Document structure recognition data
::::::

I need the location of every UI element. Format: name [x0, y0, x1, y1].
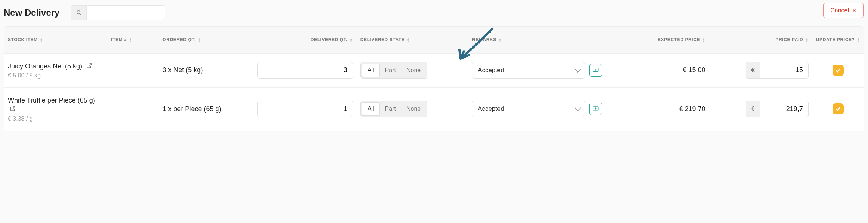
close-icon [852, 8, 856, 13]
search-box[interactable] [71, 5, 165, 20]
stock-item-name: Juicy Oranges Net (5 kg) [8, 62, 103, 71]
col-price-paid[interactable]: PRICE PAID▲▼ [709, 27, 812, 53]
table-row: Juicy Oranges Net (5 kg) € 5.00 / 5 kg 3 [4, 53, 864, 87]
svg-point-0 [77, 11, 80, 14]
currency-prefix: € [746, 62, 760, 79]
col-delivered-qt[interactable]: DELIVERED QT.▲▼ [254, 27, 357, 53]
state-none-button[interactable]: None [401, 64, 426, 77]
sort-icon: ▲▼ [499, 37, 502, 43]
sort-icon: ▲▼ [40, 37, 43, 43]
external-link-icon[interactable] [86, 62, 92, 70]
remarks-select[interactable]: Accepted [472, 101, 585, 117]
stock-item-price-unit: € 3.38 / g [8, 116, 103, 122]
col-item-no[interactable]: ITEM #▲▼ [107, 27, 159, 53]
ordered-qt: 1 x per Piece (65 g) [162, 105, 249, 113]
message-plus-icon [592, 106, 599, 112]
price-paid-input[interactable] [760, 101, 809, 117]
col-stock-item[interactable]: STOCK ITEM▲▼ [4, 27, 107, 53]
state-all-button[interactable]: All [362, 102, 380, 116]
remarks-select[interactable]: Accepted [472, 62, 585, 79]
sort-icon: ▲▼ [198, 37, 201, 43]
col-delivered-state[interactable]: DELIVERED STATE▲▼ [357, 27, 468, 53]
state-part-button[interactable]: Part [380, 102, 401, 116]
table-row: White Truffle per Piece (65 g) € 3.38 / … [4, 88, 864, 131]
delivered-state-toggle[interactable]: All Part None [360, 101, 427, 117]
ordered-qt: 3 x Net (5 kg) [162, 66, 249, 74]
state-part-button[interactable]: Part [380, 64, 401, 77]
state-all-button[interactable]: All [362, 64, 380, 77]
sort-icon: ▲▼ [350, 37, 353, 43]
item-number [107, 53, 159, 87]
delivered-qt-input[interactable] [257, 101, 353, 117]
update-price-toggle[interactable] [833, 65, 844, 76]
stock-item-price-unit: € 5.00 / 5 kg [8, 72, 103, 79]
col-expected-price[interactable]: EXPECTED PRICE▲▼ [606, 27, 709, 53]
expected-price: € 219.70 [610, 105, 705, 113]
sort-icon: ▲▼ [805, 37, 809, 43]
cancel-label: Cancel [830, 7, 849, 14]
add-remark-button[interactable] [589, 103, 602, 115]
add-remark-button[interactable] [589, 64, 602, 77]
search-icon [71, 6, 87, 20]
sort-icon: ▲▼ [702, 37, 706, 43]
check-icon [835, 106, 841, 112]
remarks-selected: Accepted [478, 105, 504, 113]
check-icon [835, 67, 841, 73]
external-link-icon[interactable] [10, 106, 16, 113]
delivered-state-toggle[interactable]: All Part None [360, 62, 427, 79]
message-plus-icon [592, 67, 599, 74]
delivered-qt-input[interactable] [257, 62, 353, 79]
cancel-button[interactable]: Cancel [823, 3, 864, 18]
col-remarks[interactable]: REMARKS▲▼ [468, 27, 606, 53]
sort-icon: ▲▼ [129, 37, 133, 43]
update-price-toggle[interactable] [833, 103, 844, 114]
expected-price: € 15.00 [610, 66, 705, 74]
price-paid-input[interactable] [760, 62, 809, 79]
currency-prefix: € [746, 101, 760, 117]
sort-icon: ▲▼ [857, 37, 860, 43]
remarks-selected: Accepted [478, 67, 504, 74]
sort-icon: ▲▼ [407, 37, 410, 43]
page-title: New Delivery [4, 7, 59, 18]
stock-item-name: White Truffle per Piece (65 g) [8, 96, 103, 114]
col-ordered-qt[interactable]: ORDERED QT.▲▼ [159, 27, 253, 53]
svg-line-1 [80, 13, 81, 15]
delivery-table: STOCK ITEM▲▼ ITEM #▲▼ ORDERED QT.▲▼ DELI… [4, 26, 864, 131]
col-update-price[interactable]: UPDATE PRICE?▲▼ [812, 27, 864, 53]
search-input[interactable] [87, 6, 165, 20]
item-number [107, 88, 159, 131]
state-none-button[interactable]: None [401, 102, 426, 116]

::::::

● GOAL OF THE EXERCISE
Skipping any images, write out all the data exactly.

● RESPONSE BELOW
I need the location of every UI element. Format: name [x0, y0, x1, y1].
close-icon [852, 8, 856, 13]
search-box[interactable] [71, 5, 165, 20]
stock-item-name: Juicy Oranges Net (5 kg) [8, 62, 103, 71]
col-price-paid[interactable]: PRICE PAID▲▼ [709, 27, 812, 53]
table-row: Juicy Oranges Net (5 kg) € 5.00 / 5 kg 3 [4, 53, 864, 87]
svg-point-0 [77, 11, 80, 14]
currency-prefix: € [746, 62, 760, 79]
col-delivered-qt[interactable]: DELIVERED QT.▲▼ [254, 27, 357, 53]
state-none-button[interactable]: None [401, 64, 426, 77]
sort-icon: ▲▼ [499, 37, 502, 43]
sort-icon: ▲▼ [40, 37, 43, 43]
external-link-icon[interactable] [86, 62, 92, 70]
remarks-select[interactable]: Accepted [472, 101, 585, 117]
stock-item-price-unit: € 3.38 / g [8, 116, 103, 122]
col-item-no[interactable]: ITEM #▲▼ [107, 27, 159, 53]
ordered-qt: 1 x per Piece (65 g) [162, 105, 249, 113]
message-plus-icon [592, 106, 599, 112]
price-paid-input[interactable] [760, 101, 809, 117]
col-stock-item[interactable]: STOCK ITEM▲▼ [4, 27, 107, 53]
state-all-button[interactable]: All [362, 102, 380, 116]
remarks-select[interactable]: Accepted [472, 62, 585, 79]
sort-icon: ▲▼ [198, 37, 201, 43]
col-delivered-state[interactable]: DELIVERED STATE▲▼ [357, 27, 468, 53]
state-part-button[interactable]: Part [380, 102, 401, 116]
table-row: White Truffle per Piece (65 g) € 3.38 / … [4, 88, 864, 131]
delivered-state-toggle[interactable]: All Part None [360, 101, 427, 117]
ordered-qt: 3 x Net (5 kg) [162, 66, 249, 74]
state-part-button[interactable]: Part [380, 64, 401, 77]
state-all-button[interactable]: All [362, 64, 380, 77]
sort-icon: ▲▼ [350, 37, 353, 43]
item-number [107, 53, 159, 87]
delivered-qt-input[interactable] [257, 101, 353, 117]
update-price-toggle[interactable] [833, 65, 844, 76]
stock-item-price-unit: € 5.00 / 5 kg [8, 72, 103, 79]
col-expected-price[interactable]: EXPECTED PRICE▲▼ [606, 27, 709, 53]
expected-price: € 219.70 [610, 105, 705, 113]
sort-icon: ▲▼ [805, 37, 809, 43]
cancel-label: Cancel [830, 7, 849, 14]
add-remark-button[interactable] [589, 103, 602, 115]
add-remark-button[interactable] [589, 64, 602, 77]
search-icon [71, 6, 87, 20]
sort-icon: ▲▼ [702, 37, 706, 43]
check-icon [835, 106, 841, 112]
remarks-selected: Accepted [478, 105, 504, 113]
check-icon [835, 67, 841, 73]
external-link-icon[interactable] [10, 106, 16, 113]
delivered-state-toggle[interactable]: All Part None [360, 62, 427, 79]
message-plus-icon [592, 67, 599, 74]
delivered-qt-input[interactable] [257, 62, 353, 79]
cancel-button[interactable]: Cancel [823, 3, 864, 18]
col-remarks[interactable]: REMARKS▲▼ [468, 27, 606, 53]
sort-icon: ▲▼ [129, 37, 133, 43]
update-price-toggle[interactable] [833, 103, 844, 114]
expected-price: € 15.00 [610, 66, 705, 74]
price-paid-input[interactable] [760, 62, 809, 79]
currency-prefix: € [746, 101, 760, 117]
sort-icon: ▲▼ [857, 37, 860, 43]
remarks-selected: Accepted [478, 67, 504, 74]
sort-icon: ▲▼ [407, 37, 410, 43]
page-title: New Delivery [4, 7, 59, 18]
stock-item-name: White Truffle per Piece (65 g) [8, 96, 103, 114]
col-ordered-qt[interactable]: ORDERED QT.▲▼ [159, 27, 253, 53]
svg-line-1 [80, 13, 81, 15]
delivery-table: STOCK ITEM▲▼ ITEM #▲▼ ORDERED QT.▲▼ DELI… [4, 26, 864, 131]
col-update-price[interactable]: UPDATE PRICE?▲▼ [812, 27, 864, 53]
search-input[interactable] [87, 6, 165, 20]
item-number [107, 88, 159, 131]
state-none-button[interactable]: None [401, 102, 426, 116]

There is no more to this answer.